Not only have the questions changed, but the way we ask them has changed as well. We no longer live isolated behind boundaries of ethnicity, race, or religion. We are connected in global community. We search the internet for answers; we ask our Buddhist or Hindu neighbors; we read our own sacred texts and the texts of others; we listen to preachers from the world’s religions. Answers are no longer confined to the opinions of a local priest, mullah, rabbi, or guru. The answers depend on us figuring this out together. This shift in religious consciousness is a worldwide phenomenon, a sort of divine web in which we are tangled. Although atheists and humanists might look upon this askance, as a return to superstition, it is equally legitimate to read the shift as a reenchantment of the world, a spiritual revolution of astonishing scope. And everyone is caught up in the web.

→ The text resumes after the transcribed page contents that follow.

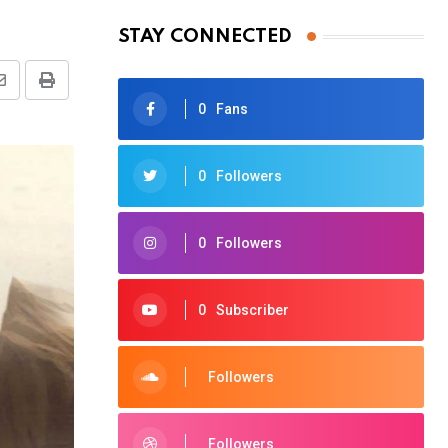
STAY CONNECTED
Share
Print
0
Fans
via
Email
0
Followers
0
Followers
0
Subscriber
Followers
Followers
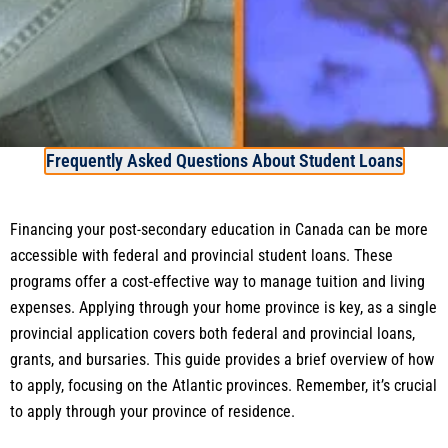
Frequently Asked Questions About Student Loans
Financing your post-secondary education in Canada can be more
accessible with federal and provincial student loans. These
programs offer a cost-effective way to manage tuition and living
expenses. Applying through your home province is key, as a single
provincial application covers both federal and provincial loans,
grants, and bursaries. This guide provides a brief overview of how
to apply, focusing on the Atlantic provinces. Remember, it’s crucial
to apply through your province of residence.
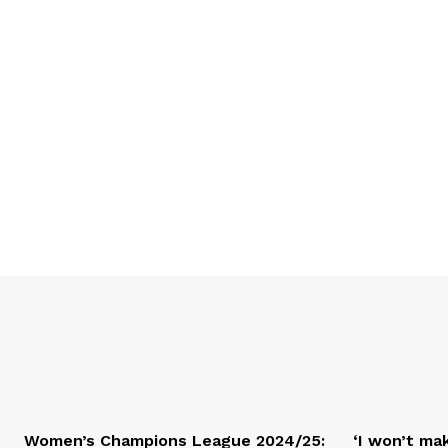
Women’s Champions League 2024/25:
‘I won’t mak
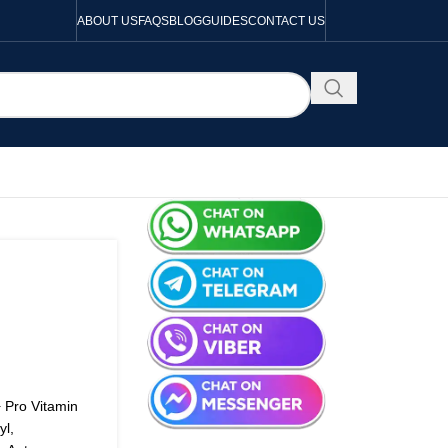
ABOUT US
FAQS
BLOG
GUIDES
CONTACT US
+ Pro Vitamin
yl,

In 1974, anthropologist David Buchdahl argued that a culture’s understanding of God was central to its larger practices of social and political life. And when a culture’s God is under stress or undergoing revision, the whole system is strained. Buchdahl claimed, “A change in the conception of God is a cultural event of some magnitude, especially because the character of a culture is heavily influenced by the notion of God that predominates within it.” If that is true, and I believe it to be so, it is no longer a singular reality – for Buchdahl was speaking of “a culture – but this is now happening among many cultures, a planet-wide transformation of the way human life is shaped and organized. On the face of it, the question, “Where is God?” might appear to be an arcane theological notion, but it is, in reality, a profound contemporary global inquiry. Depending on how it is answered, “Where is God?” could be a social and political question with sweeping consequences for the future. To relocate God is to reground our lives.
Where is God? God is here. How shall we act upon that? Well, that is up to us.